Broccolo e Boccadoro
Arte in cucina, e chi può meglio esprimersi dei figli della Natura?
Un artista degno di tale nome è certo il broccolo romanesco.
Verde, fiorito, ma per niente delicato. Non ha petali eterei, né foglioline evanescenti. Non è adatto al bouquet di una sposa: il suo colore è troppo acceso, le sue forme troppo riconoscibili.
E del resto nemmeno ciò che dona all’olfatto può definirsi bouquet.
Ma è un artista, un po’ alla tarda Tamara de Lempicka: forte e narciso.
E lui è talmente narciso che si moltiplica all’infinito, o almeno fino a quando non conclude il suo processo di maturazione: in qualunque scala lo si osservi, il broccolo romanesco resta uguale a sé stesso. Ogni infiorescenza è la riproduzione della forma finale: una piramide che si snoda a spirale, e che si ripete e si ripete e si ripete in rosette piramidali, specchio dell’insieme.

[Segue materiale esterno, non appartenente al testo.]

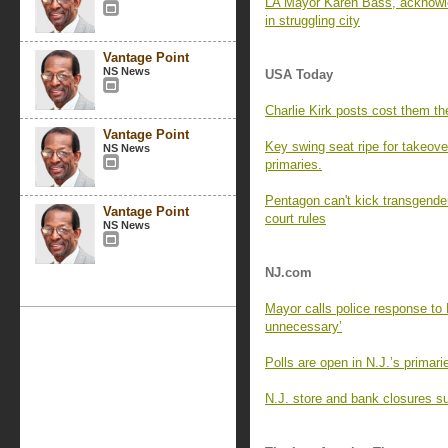
LA Mayor Karen Bass, acknowle
in struggling city
Vantage Point
NS News
USA Today
Charlie Kirk posts cost them the
Vantage Point
Key swing seat ripe for takeove
NS News
primaries.
Pentagon can't kick transgender
Vantage Point
court rules
NS News
NJ.com
Mayor calls police response to 
unnecessary’
Polls are open in N.J.’s primar
N.J. store and bank closures su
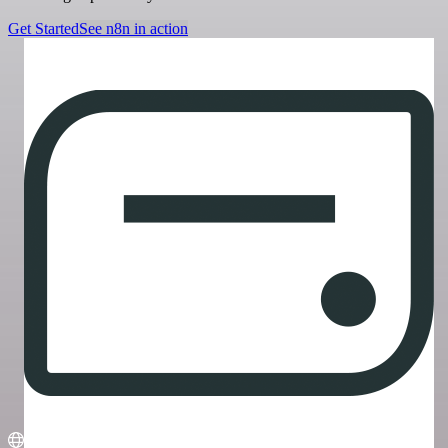
Get Started
See n8n in action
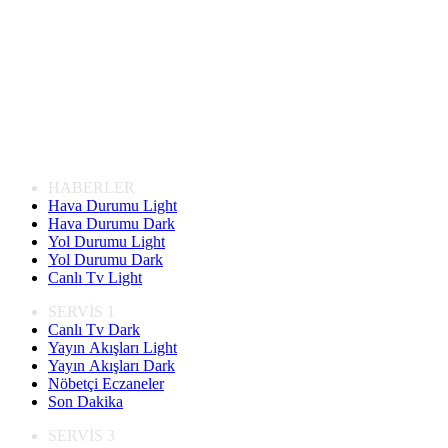
HABERLER
Hava Durumu Light
Hava Durumu Dark
Yol Durumu Light
Yol Durumu Dark
Canlı Tv Light
SERVİS 1
Canlı Tv Dark
Yayın Akışları Light
Yayın Akışları Dark
Nöbetçi Eczaneler
Son Dakika
SERVİS 3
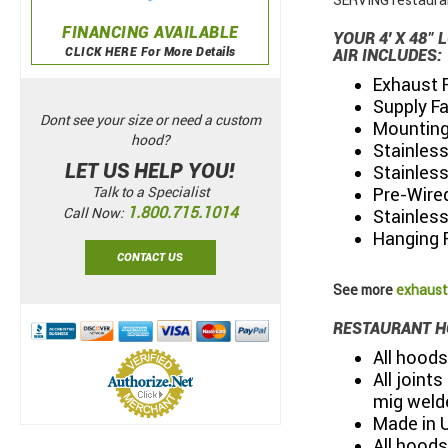
SERVING restauran
FINANCING AVAILABLE
YOUR 4' X 48
CLICK HERE For More Details
AIR INCLUDES:
Exhaust 
Supply F
Dont see your size or need a custom
Mounting 
hood?
Stainless
LET US HELP YOU!
Stainless
Pre-Wired
Talk to a Specialist
1.800.715.1014
Call Now:
Stainles
Hanging 
CONTACT US
See more
exhaust
RESTAURANT H
All hoods
All joint
mig weld
Made in 
All hoods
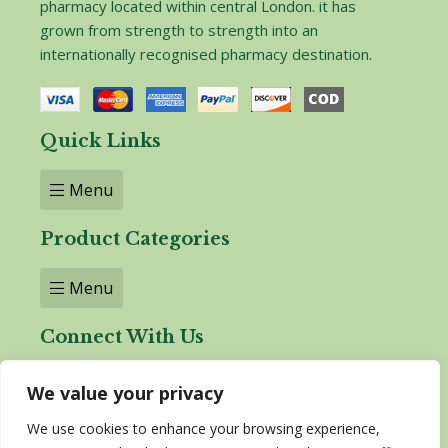
pharmacy located within central London. it has
grown from strength to strength into an
internationally recognised pharmacy destination.
Quick Links
Menu
Product Categories
Menu
Connect With Us
We value your privacy
We use cookies to enhance your browsing experience,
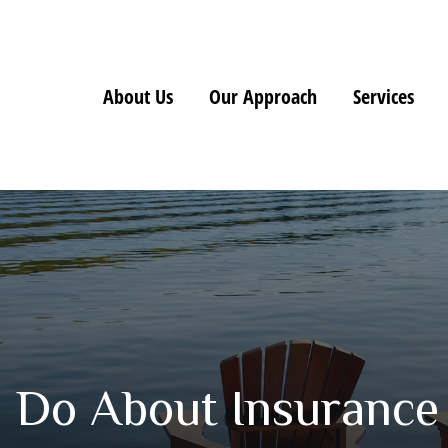
About Us
Our Approach
Services
 Do About Insurance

Dicasi forma frattale (ahimè, non chiedetemi altro).
Una meraviglia geometrica, eppure viva, mobile. Artistica. Appunto.
Potremmo definire il broccolo romanesco solo un narciso egocentrico, e invece…
Invece, come Hesse parlando di Boccadoro ci rivela: “Solo la scissione e il contrasto rendono ricca e fiorente una vita”, una sorpresa ci attende e ci dice perché questo frattale verde è così benefico per la nostra salute: nella parte meno nobile della sua interezza, nella culla di foglie che lo sostiene, batte un cuore.
Verificatelo: prendete una foglia e affettatene perpendicolarmente alla lunghezza la costa centrale: ricaverete tanti piccoli (e saporiti) cuori.
E non gettateli! Come vi consiglio di non scartare la parte più sana e verde del fogliame: lessata – insieme ai cuori – e poi condita con un sugo semplicissimo di pomodoro insaporito con aglio, olio, una bella spruzzata di origano e, a chi piace, una punta di pasta d’acciughe creerà con l’acqua di cottura la base per una minestra strepitosa.
E nel secchio dell’umido, del nostro generoso narciso, finirà ben poca cosa.